La régie Publisuisse souhaitait pouvoir disposer de données sur le marché suisse pour appréhender l’évolution des achats média. C’est ainsi que avons notamment exploré quatre pistes : la tendance numérique sur le choix des acteurs ; l’impact de l’accès de la publicité sur les sites de la SSR sur l’écosystème médiatique ; les éventuelles conséquences d’une suppression des fenêtres publicitaires étrangères, et celles d’une interdiction de la publicité sur les chaînes de télévision publiques.
Cette étude a été menée de février à mai : avait-elle un lien avec la votation du 14 juin sur la LRTV ?
Le lien existe mais de façon très indirecte. En tant qu’acteur du marché, Publisuisse a besoin de comprendre les modèles à venir. Jusqu’à présent le poids d’Internet sur le marché publicitaire était de 13%. Notre enquête indique une potentialité de moyen-long terme et non une prévision : elle montre que le numérique pourrait arriver à engloutir jusqu’à 70% des investissements (25% sur les réseaux sociaux et le mobile, 17% le display, 15% les moteurs de recherche et 13% le e-mailing). Un basculement partiel est déjà en cours : il aura des incidences considérables sur tous les médias.
Sur les 600 entreprises sollicitées pour cette enquête, combien ont répondu ?
196, soit un pourcentage de réponses de 33%. On peut dès lors parler de représentativité significative. Toutes les régions du pays ont été ciblées. Les réponses proviennent à 25,8 % de l’arc lémanique, 25,8 % de l’Espace-Mitteland, 12,9% de la région de Zürich, 12,9 % du Nord-Ouest de la Suisse, 8% de Suisse centrale et 3,2% de Suisse orientale ; il n’y a eu aucune réponse du Tessin.
Vous relevez l’intérêt des recherches académiques pour la demande publicitaire, qui est étroitement liée à l’évolution du PIB. Jusqu’en 2008, ces deux mesures évoluaient parallèlement ; or, depuis, leurs courbes sont inversement proportionnelles. A quoi attribuez-vous ce phénomène ? Les marques auraient-elles enfin compris qu’il est vital de communiquer durant les crises économiques ?
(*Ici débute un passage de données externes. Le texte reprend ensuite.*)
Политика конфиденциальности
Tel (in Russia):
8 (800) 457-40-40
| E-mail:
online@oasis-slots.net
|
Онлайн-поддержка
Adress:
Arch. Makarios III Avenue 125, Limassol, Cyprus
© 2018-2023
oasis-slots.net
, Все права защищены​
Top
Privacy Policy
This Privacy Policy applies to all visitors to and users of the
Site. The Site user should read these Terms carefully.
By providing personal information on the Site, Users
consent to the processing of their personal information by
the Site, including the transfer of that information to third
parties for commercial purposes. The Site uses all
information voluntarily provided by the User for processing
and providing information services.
Albert & Reid (2001) ont montré le lien existant entre croissance du produit intérieur brut (PIB) et investissement publicitaire. Nayaradou et Villemeur (2003) distinguent les investissements médias de ceux hors médias et observent le caractère pro-cyclique des premiers et anticyclique des seconds. Ces deux chercheurs soutiennent que les variations du PIB sont un élément d’explication des différents niveaux quantitatifs et qualitatifs de la publicité, et démontrent l’existence d’un tel lien par la corrélation entre le taux d’investissement publicitaire et les variations annuelles du PIB, dans plusieurs pays, sur la période 1991-2000. Leurs travaux mettent notamment en évidence l’existence d’une corrélation « moyenne mais significative » entre le taux d’investissement publicitaire médias et la croissance économique, alors que cette corrélation est « faible et peu significative » en ce qui concerne le hors médias.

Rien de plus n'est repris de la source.